**EXERCISE INSTRUCTIONS**: Below are records that should be duplicated exactly, with no image retained.

____ RECORDS FOR THE EXERCISE

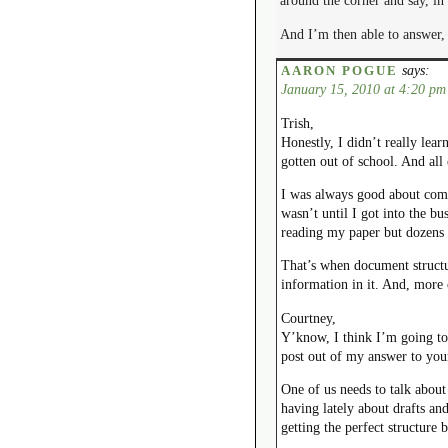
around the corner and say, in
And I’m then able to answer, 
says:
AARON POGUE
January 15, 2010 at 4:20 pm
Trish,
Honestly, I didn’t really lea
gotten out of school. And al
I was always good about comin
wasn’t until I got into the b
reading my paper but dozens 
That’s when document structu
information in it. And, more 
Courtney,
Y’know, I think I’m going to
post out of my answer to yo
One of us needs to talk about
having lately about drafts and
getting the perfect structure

________

**EXERCISE RESPONSE**:
around the corner and say, in
And I’m then able to answer, 
says:
AARON POGUE
January 15, 2010 at 4:20 pm
Trish,
Honestly, I didn’t really lea
gotten out of school. And al
I was always good about comin
wasn’t until I got into the b
reading my paper but dozens 
That’s when document structu
information in it. And, more 
Courtney,
Y’know, I think I’m going to
post out of my answer to yo
One of us needs to talk about
having lately about drafts and
getting the perfect structure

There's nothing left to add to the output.